Bose Corporation - “wilful intent to deceive” required to claim fraud
On 31st August 2009, in its much-anticipated decision in In Re Bose Corporation, the Court of Appeals for the Federal Circuit (CAFC) ruled that “a trademark is obtained fraudulently under the Lanham Act only if the applicant or registrant knowingly makes a false material representation with intent to deceive" the Patent and Trademark Office. The court thus overturned the Trademark Trial and Appeal Board’s (TTAB) finding of fraud against trademark owner Bose Corporation.
The TTAB found that Bose committed fraud in its Section 8 renewal of the mark WAVE for a variety of goods, including “audio tape recorders and players”. At the time the renewal was signed, Bose continued to repair (and ship back) the previously sold audio tape recorders and players to its customers, and believed this qualified as use. However, the TTAB held that this did not qualify as use in connection with the specified goods, and that the mis-statement in the renewal was not reasonable. The TTAB therefore ordered the cancellation of the WAVE registration.
Medinol standard rejected
Prior to this decision, the case of Medinol v Neuro Vasx, Inc 67 USPQ2d 1205 (TTAB 2003) set the standard in the TTAB for fraud analysis, applying what the CAFC deemed was a simple negligence standard for fraud.
Under Medinol, any material mis-statements made to the PTO during the trademark prosecution or renewal process, regardless of intent, constituted fraud and rendered the registration subject to cancellation, because the party “should have known” such statements to be false or misleading.
Bose fraud standard presents higher burden of proof
The CAFC clarified that the standard for fraud requires a “willful intent to deceive” on the part of the applicant or registrant. Proof of subjective intent to deceive is an indispensible element in the analysis which must be established by clear and convincing evidence.

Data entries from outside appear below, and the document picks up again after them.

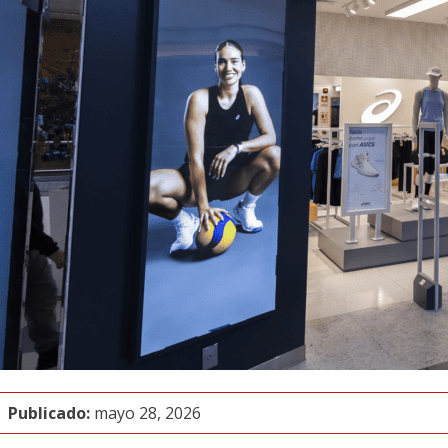
Publicado:
mayo 28, 2026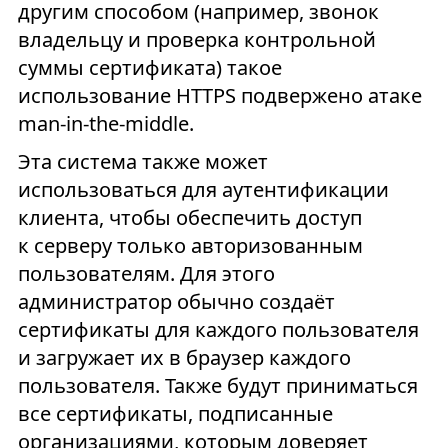
другим способом (например, звонок
владельцу и проверка контрольной
суммы сертификата) такое
использование HTTPS подвержено атаке
man-in-the-middle.
Эта система также может
использоваться для аутентификации
клиента, чтобы обеспечить доступ
к серверу только авторизованным
пользователям. Для этого
администратор обычно создаёт
сертификаты для каждого пользователя
и загружает их в браузер каждого
пользователя. Также будут приниматься
все сертификаты, подписанные
организациями, которым доверяет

This ruling will have a significant impact on the future of fraud claims in the TTAB. Since the TTAB's decision in Medinol and the application of the “should have known” standard, there was a proliferation of fraud claims for cancellation of registrations based on a party’s mis-statements regarding the use of its mark in commerce. These fraud claims were often used defensively in trademark disputes. The CAFC’s establishment of the more stringent “willful intent” standard is likely to have an impact on the success of fraud claims and perhaps the frequency of their use in TTAB proceedings.
Nevertheless, in prosecution and maintenance practice, great care should still be taken in asserting the use of a mark in commerce.